In full and without change, repeat the records shown below.

> Entries shown
--------

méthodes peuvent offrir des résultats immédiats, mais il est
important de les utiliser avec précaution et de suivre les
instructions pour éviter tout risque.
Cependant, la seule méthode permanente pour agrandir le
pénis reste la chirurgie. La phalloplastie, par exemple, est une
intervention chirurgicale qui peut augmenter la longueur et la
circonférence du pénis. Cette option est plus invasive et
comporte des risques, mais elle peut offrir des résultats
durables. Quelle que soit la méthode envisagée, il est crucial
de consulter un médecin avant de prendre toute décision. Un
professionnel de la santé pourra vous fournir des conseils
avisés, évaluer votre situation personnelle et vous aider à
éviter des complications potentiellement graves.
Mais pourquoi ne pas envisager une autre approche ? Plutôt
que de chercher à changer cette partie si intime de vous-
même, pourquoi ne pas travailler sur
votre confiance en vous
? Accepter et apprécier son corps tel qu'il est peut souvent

--------

> Answer box
méthodes peuvent offrir des résultats immédiats, mais il est
important de les utiliser avec précaution et de suivre les
instructions pour éviter tout risque.
Cependant, la seule méthode permanente pour agrandir le
pénis reste la chirurgie. La phalloplastie, par exemple, est une
intervention chirurgicale qui peut augmenter la longueur et la
circonférence du pénis. Cette option est plus invasive et
comporte des risques, mais elle peut offrir des résultats
durables. Quelle que soit la méthode envisagée, il est crucial
de consulter un médecin avant de prendre toute décision. Un
professionnel de la santé pourra vous fournir des conseils
avisés, évaluer votre situation personnelle et vous aider à
éviter des complications potentiellement graves.
Mais pourquoi ne pas envisager une autre approche ? Plutôt
que de chercher à changer cette partie si intime de vous-
même, pourquoi ne pas travailler sur
votre confiance en vous
? Accepter et apprécier son corps tel qu'il est peut souvent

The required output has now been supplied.